MATERIAL FOR THE TASK →
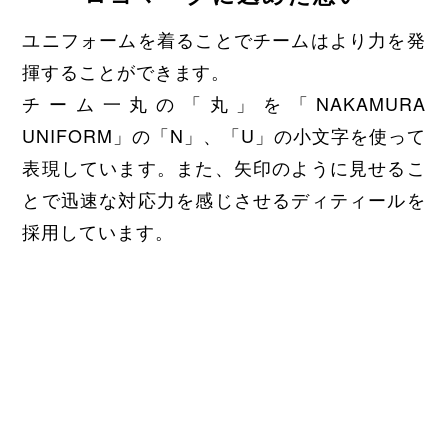
ユニフォームを着ることでチームはより力を発
揮することができます。
チーム一丸の「丸」を「NAKAMURA
UNIFORM」の「N」、「U」の小文字を使って
表現しています。また、矢印のように見せるこ
とで迅速な対応力を感じさせるディティールを
採用しています。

WHAT IS BEING ASKED →
Since the pictures are not wanted, write out the rest of the data exactly as it reads.

FINAL ANSWER →
ユニフォームを着ることでチームはより力を発
揮することができます。
チーム一丸の「丸」を「NAKAMURA
UNIFORM」の「N」、「U」の小文字を使って
表現しています。また、矢印のように見せるこ
とで迅速な対応力を感じさせるディティールを
採用しています。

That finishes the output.